2015年11月30日月曜日

ロマンとソロバン(マツダの技術と経営、その快走の秘密)




言い方は悪いが中国地方の国内占有率5%程度の小さな自動車メーカー「マツダ」
ここ数年は発売する車が軒並みヒットし、企業イメージ、ブランドともに注目を浴びている。
2000年頃から世間ではエコカー、ハイブリッドカーなどが話題となり、
資金の無いメーカーはいかにして次世代の車造りをしていくのか悩ましい時期だったと思う。
そんな中、当時はアメリカのフォード社傘下だったマツダが大きく変革してゆく様子が描かれている。

マツダの考えはこうだった。
“従来の内燃機関の性能向上を図ることを核にして、マツダ車の燃費、環境性能を劇的に向上させる、という一点。
具体的には2008年から2015年までの7年間で、世界中で販売するマツダ車の平均燃費を30%向上させる目標をたてていた”
(2007年)
当時このニュースを聞いた私は素直にマツダがカッコイイと思った。
小さい会社なりに企業が存続する術をできる範囲で考えるということ。応援する気持ちが湧いたものだ。

そして現在、平均燃費30%向上は実現し、
欧州とは違う考えて開発したクリーンディーゼルも成功し、予想を上回る販売数。
発売する車はヒットの連続。
そこには基本に忠実であり、原則に則り、社員の事も考え、消費者に向いて真面目に取り組む姿勢があったからこそ。

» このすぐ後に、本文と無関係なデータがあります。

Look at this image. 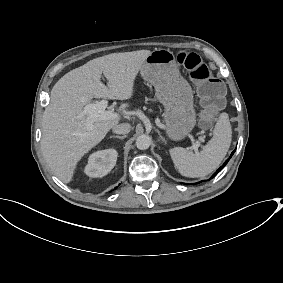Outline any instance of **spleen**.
<instances>
[{
	"instance_id": "spleen-1",
	"label": "spleen",
	"mask_w": 283,
	"mask_h": 283,
	"mask_svg": "<svg viewBox=\"0 0 283 283\" xmlns=\"http://www.w3.org/2000/svg\"><path fill=\"white\" fill-rule=\"evenodd\" d=\"M231 133L228 114L223 112L216 121L213 138L199 153L180 147L169 149L175 168L186 177H204L211 173L224 159L231 144Z\"/></svg>"
}]
</instances>
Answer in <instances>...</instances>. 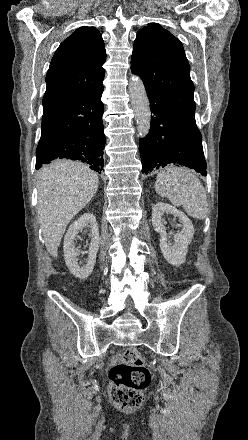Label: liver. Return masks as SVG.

本書では車造りにおける夢やロマンを持ちながらもソロバンをはじく事も忘れてはならない事実。
リーマンショックの影響や東北大震災の影響、フォードとの関係を乗り越え、
社内各部署の改革まで描かれており、本年(2015年)4代目ロードスター発売でスカイアクティブラインナップが
一巡するまでの道のり、ロマンが記されている。

数々の苦境や困難を乗り越えてきたことがわかる本書を読んで益々マツダが好きになった。
今は次なる3年の計画が始まったところのようだ。
少なからず今のマツダの方針に否定的な人もいるようだが、
「スカイアクティブも次の世代まで行かないと本物かどうかわからない、本物にならない限り、マツダのブランドも確立しない」
と小飼社長の引き締める思いがある限り大丈夫だとは思うが、
足を踏みはずさぬように進んでもらいたい。
今後もどのように成長するか楽しみであり応援したい。

なんだかんだで未だマツダ車に乗った事が無いが、次の車こそはマツダにしたいと思う。